Abstract
Molecular clock methodology provides the best means of establishing evolutionary timescales, the accuracy and precision of which remain reliant on calibration, traditionally based on fossil constraints on clade (node) ages. Tip calibration has been developed to obviate undesirable aspects of node calibration, including the need for maximum age constraints that are invariably very difficult to justify. Instead, tip calibration incorporates fossil species as dated tips alongside living relatives, potentially improving the accuracy and precision of divergence time estimates. We demonstrate that tip calibration yields node calibrations that violate fossil evidence, contributing to unjustifiably young and ancient age estimates, less precise and (presumably) accurate than conventional node calibration. However, we go on to show that node and tip calibrations are complementary, producing meaningful age estimates, with node minima enforcing realistic ages and fossil tips interacting with node calibrations to objectively define maximum age constraints on clade ages. Together, tip and node calibrations may yield evolutionary timescales that are better justified, more precise and accurate than either calibration strategy can achieve alone.

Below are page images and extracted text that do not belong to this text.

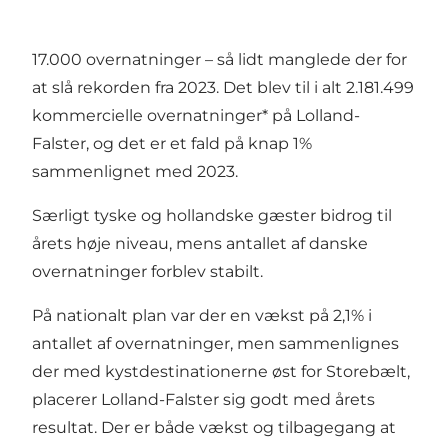
17.000 overnatninger – så lidt manglede der for
at slå rekorden fra 2023. Det blev til i alt 2.181.499
kommercielle overnatninger* på Lolland-
Falster, og det er et fald på knap 1%
sammenlignet med 2023.
Særligt tyske og hollandske gæster bidrog til
årets høje niveau, mens antallet af danske
overnatninger forblev stabilt.
På nationalt plan var der en vækst på 2,1% i
antallet af overnatninger, men sammenlignes
der med kystdestinationerne øst for Storebælt,
placerer Lolland-Falster sig godt med årets
resultat. Der er både vækst og tilbagegang at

Keywords: molecular clock, calibration, tip, node, Hymenoptera
1. Introduction
The molecular clock has displaced the fossil record as the primary means of establishing an evolutionary timescale; however, the accuracy and precision of divergence time estimates and their fossil calibrations remain inextricably linked [1]. Traditionally, divergence time estimation has achieved calibration based on geological (usually palaeontological) constraints on clade (node) ages. This approach has been developed to the extent that further improvements in accuracy and precision are limited by the inherent uncertainty in fossil evidence. Indeed, it is this uncertainty that has called into question the approach of node calibration, particularly what some see as the over-interpretation of palaeontological data to establish maximum constraints on clade ages, and the difficulty in objectively representing prior evidence of node age as a probability distribution [2]. Furthermore, node age constraints invariably differ from those specified as a consequence of their integration into the joint time prior on node ages [3]. These concerns have led to the replacement of node calibrations with tip calibrations in which fossil species of a known age are integrated directly into divergence time analyses, supplementing sequence data from living species with morphological data from living and fossil species [2,4]. However, there has been little effort to demonstrate the effect of different approaches to calibration and, indeed, to determine whether the effective prior on node ages resulting from tip calibration is compatible with the fossil evidence usually employed in node calibration. This is of particular interest given growing concern that tip calibration consistently yields unrealistically ancient divergence time estimates [5].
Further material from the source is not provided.